Help in reading, debugging, and resizing before feeding in to the PyTorch!

The output is showing the size of the contents of the 1st folder only i.e. 19,384x384. I want to get all the shapes from all folders in a boy array. However, some files has different shape(21,384,384) and (23,384,384). Can you tell me where and how should I use resize operation for this? I want the final storage of the array to be (5,19,384,384). I read the docs but still finding it hard to do it. if you can make the changes, I will be grateful to you. Directory structure is as follows–
C:/Users/ Desktop/train/’

PX1_0000- T2W.nii.gz + seg.nii.gz

PX1_0001- T2W.nii.gz+ seg.nii.gz
.
.
… PX1_0200- T2W.nii.gz+ seg.nii

path1='C:/Users/Desktop/train/'

def load_data(path):
  my_dir = sorted(os.listdir(path))
  for p in tqdm(my_dir):
    data1=[]
    gt=[]
    data_list = os.path.join(path+p)
    img = sitk.ReadImage(path + p + '/'+'seg.nii.gz')    
    seg =  sitk.GetArrayFromImage(img)
    img = sitk.ReadImage(path + p + '/'+ 'T2W.nii.gz')
    T2W = sitk.GetArrayFromImage(img)
    data1.append([T2W])
    gt.append(seg)
  data1 = np.asarray(data1,dtype=np.uint8)
  gt = np.asarray(gt,dtype=np.uint8)
  return data1,gt

data1,gt1 = load_data(path1)

I guess you are doing segmentation…so rather than resizing, crop-pad is more appropriate. Since, the max size is 23 (in 0th dimension), you can pad the other images using np.pad

seg = np.pad(seg, [(23-seg.shape[0], 0), (0, 0), (0, 0)]) # pads in the 0th dimension
T2W = np.pad(T2W, [(23-seg.shape[0], 0), (0, 0), (0, 0)])

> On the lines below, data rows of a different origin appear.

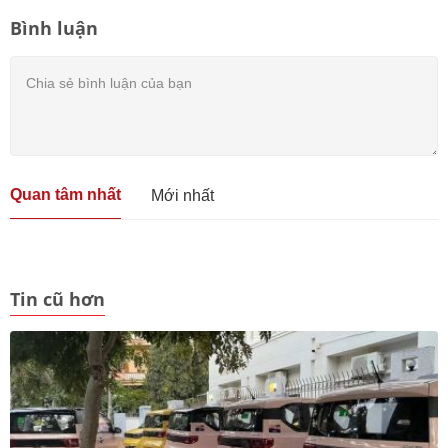
Bình luận
Quan tâm nhất
Mới nhất
Tin cũ hơn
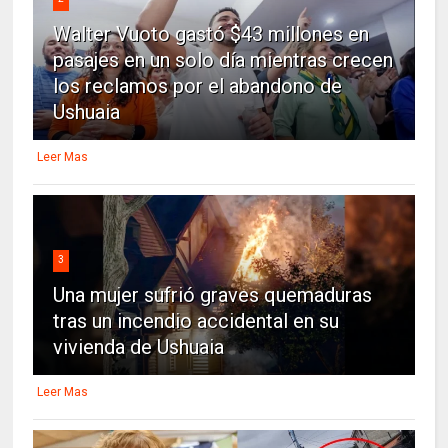
Walter Vuoto gastó $43 millones en
pasajes en un solo día mientras crecen
los reclamos por el abandono de
Ushuaia
Leer Mas
3
Una mujer sufrió graves quemaduras
tras un incendio accidental en su
vivienda de Ushuaia
Leer Mas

before appending into data1 and gt.

But my files are not getting read from the directories. Padding I can check and add it. But can you please look into os.join thing. Only files from the 1st folder are read!

@user_123454321

data1 and gt should be initialized outside the for loop? Because when you go to each new folder they are re-initialized to empty lists…

Padding is okay— to be done in z direction! According to the 3D image format!
So what changes should I make!? I mean do you think is it even going into the other directories?

path1='C:/Users/Desktop/train/'

def load_data(path):
  my_dir = sorted(os.listdir(path))
  data1=[]
  gt=[]
  for p in tqdm(my_dir):
    data_list = os.path.join(path+p)
    img = sitk.ReadImage(path + p + '/'+'seg.nii.gz')    
    seg =  sitk.GetArrayFromImage(img)
    img = sitk.ReadImage(path + p + '/'+ 'T2W.nii.gz')
    T2W = sitk.GetArrayFromImage(img)
    seg = np.pad(seg, [(23-seg.shape[0], 0), (0, 0), (0, 0)]) # pads in the 0th dimension
    T2W = np.pad(T2W, [(23-T2W.shape[0], 0), (0, 0), (0, 0)])
    data1.append([T2W])
    gt.append(seg)

  data1 = np.asarray(data1,dtype=np.uint8)
  gt = np.asarray(gt,dtype=np.uint8)
  return data1,gt

data1,gt1 = load_data(path1)

Can you try this please ?

1 Like

It’s showing 5 folders, but the T2W size is showing (5,1,23,384,384), z direction is okay! But where this 1 is coming from? If I guess it correctly, it’s the number of channel, right? They are grayscale 3D images!

@

I believe it is because of this

data1.append([T2W])

Can you change this to

data1.append(T2W)
1 Like

Thanks man, if I face any issues, I will msg you!!

Hey @user_123454321, I have send you one. Can you please have a check.